Esa mujer
(Imagen: Cuadro de Tamara de Lempicka)
La encuentras cada día cuando recorres esa amplia avenida camino del trabajo. Es un camino transitado, en el que se oyen a todas horas el ruido de los coches, los gritos de los niños y la charla de los que frecuentan los bares que hay en derredor. Tanta gente cruza a todas horas y has tenido que fijarte en ella, te has fijado en ella sin remedio, no has podido dejar de hacerlo incluso, te ha llamado tanto la atención que has empezado a preguntar quién es, cómo se llama y por qué tiene ese aire tan triste y abatido.
No puedes preguntarle. Eso sería un atrevimiento. Un imposible. Así que lo descartas. No puedes preguntar. Sería una indiscreción imperdonable.
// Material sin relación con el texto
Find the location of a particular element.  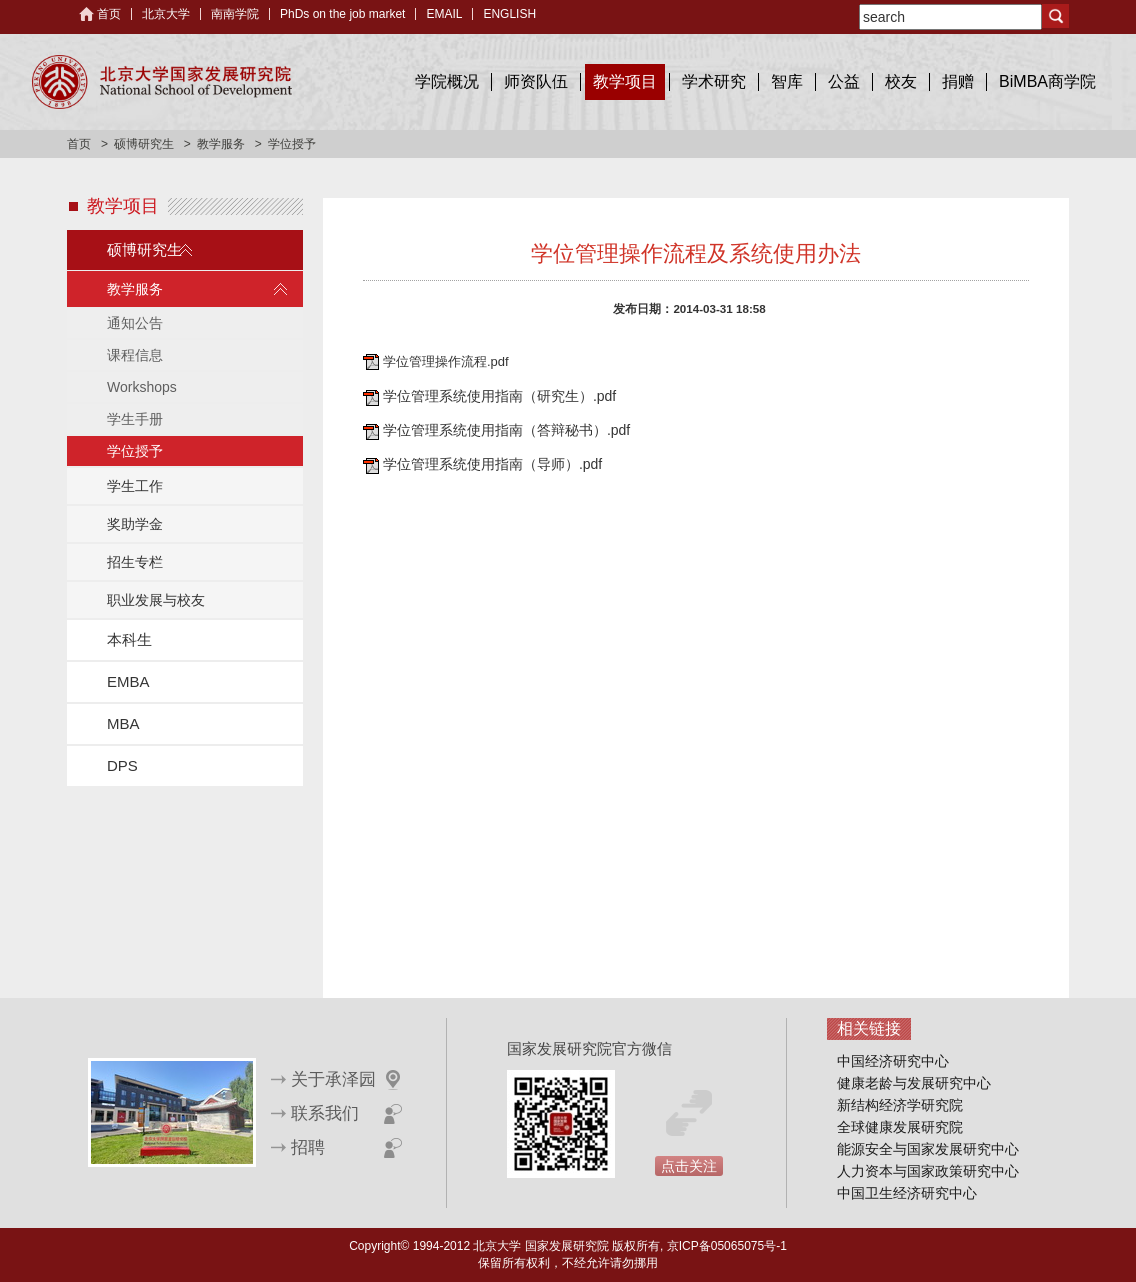

招聘 is located at coordinates (308, 1147).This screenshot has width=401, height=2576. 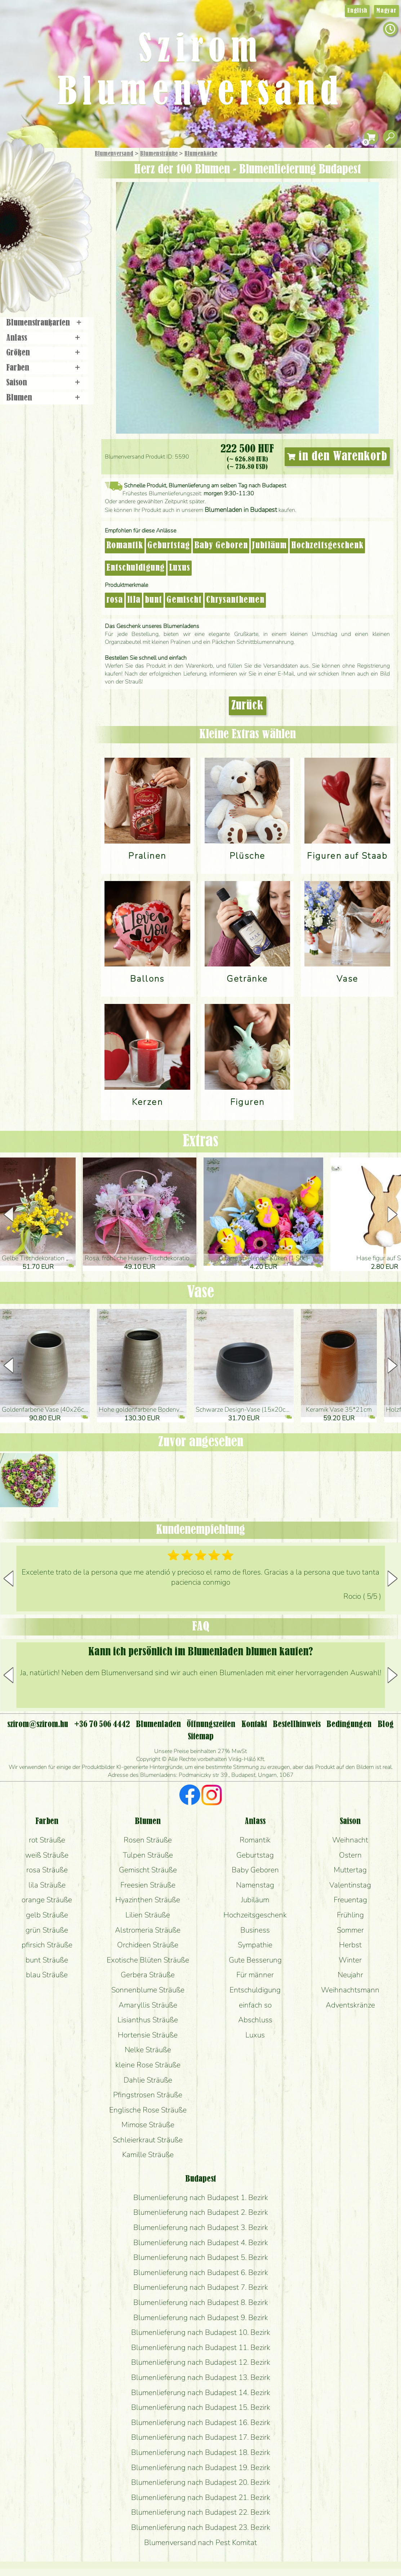 I want to click on kleine Rose Sträuße, so click(x=148, y=2065).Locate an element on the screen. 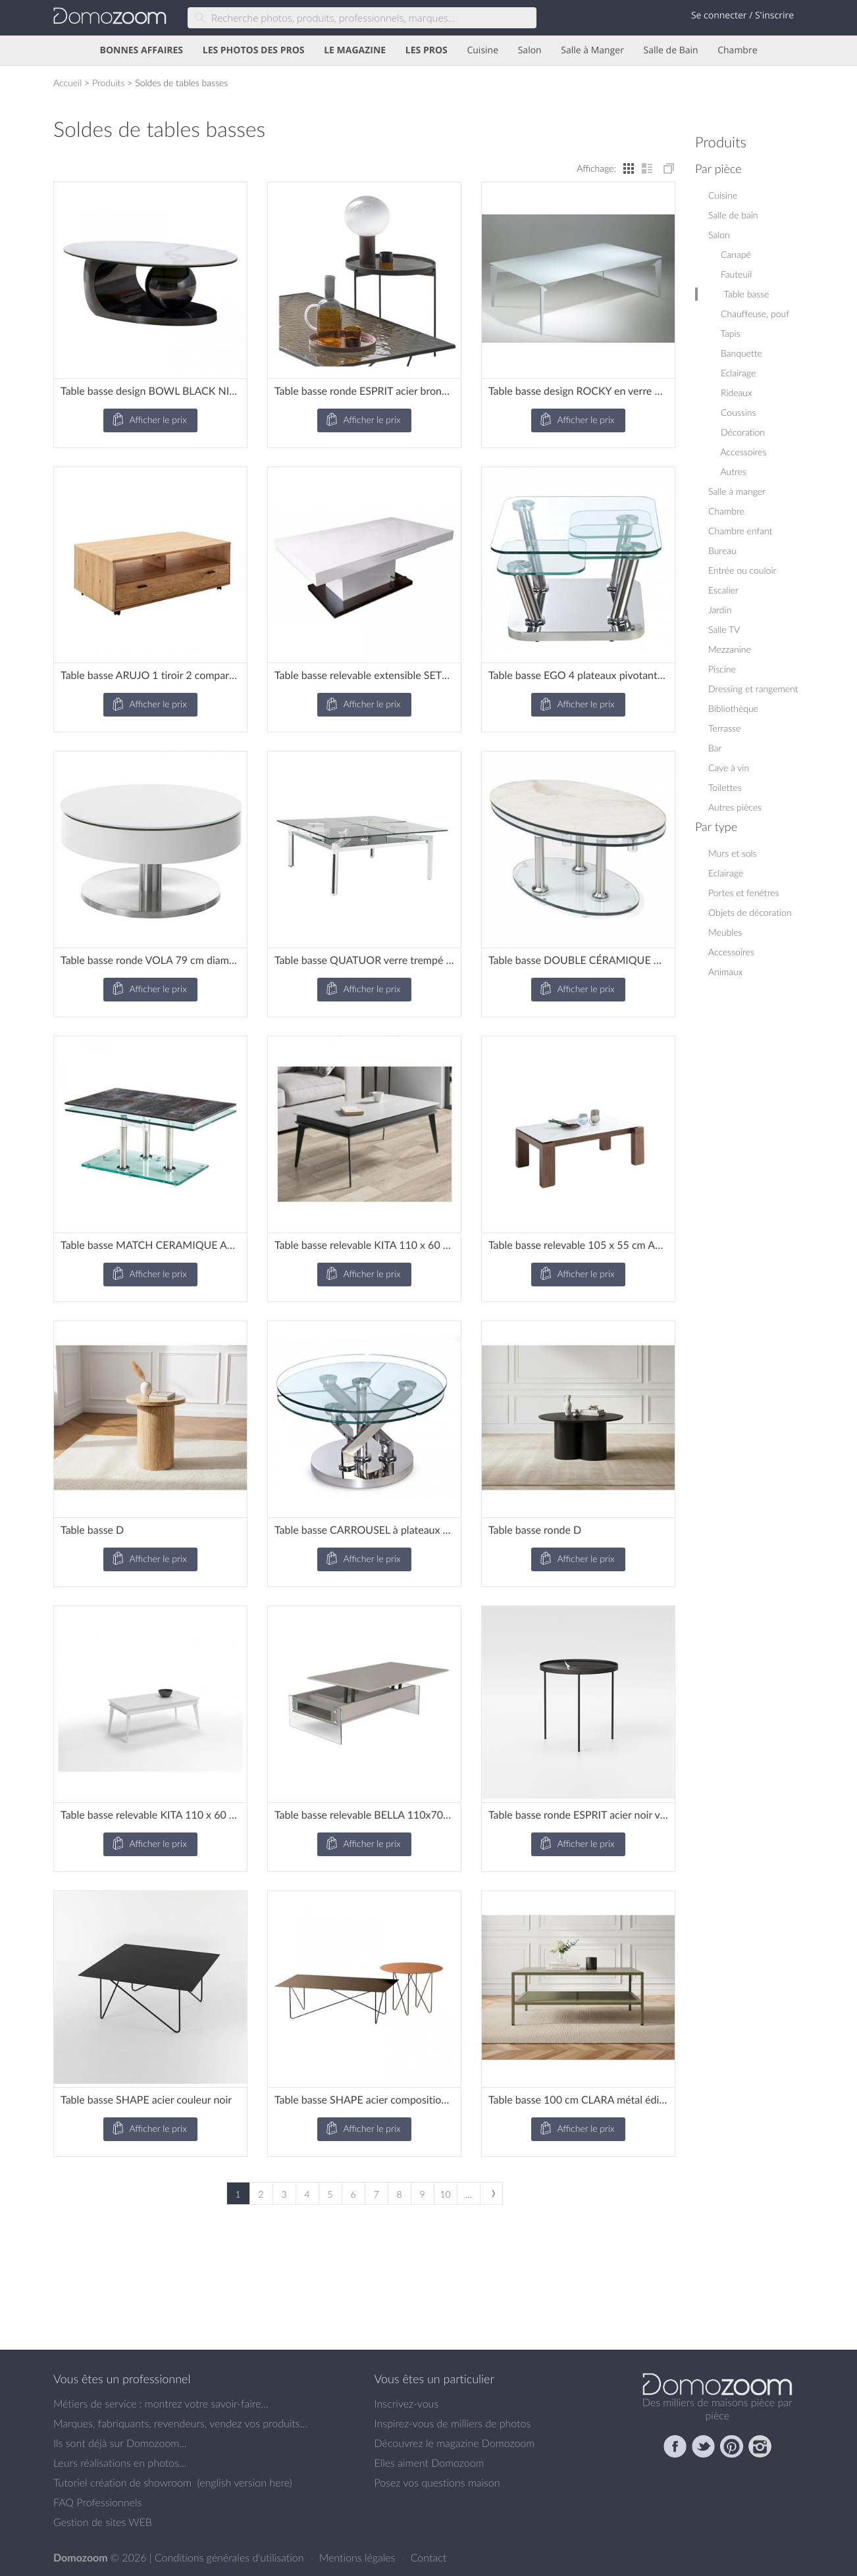 The width and height of the screenshot is (857, 2576). Bar is located at coordinates (714, 748).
Pero tus ojos la miran cada vez y deseas saber lo que le ocurre y quieres atisbar el sentimiento que hace que su gesto sea tan frío, que tenga las manos enlazadas alrededor de un bolso que parece sobrarle, que tenga el aire asustado de un pajarillo que ni siquiera tiene claro dónde posar las alas.
Esa mujer te llama. Te recuerda que guardas un secreto. Te interroga. Te recuerda que el silencio es tu mejor compañía. Quieres decirle, por eso, que si hay algo por lo que sufrir, tú ya lo sabes. Que conoces el nombre del dolor y el sonido del llanto y el sabor de las lágrimas. Quieres decirle cosas que has vivido y que vives cada día.
Entiendes, sin palabras, que esa mujer soporta el mismo peso que soportas tú. El de un amor que nunca, en ningún caso, podrá escribirse con palabras.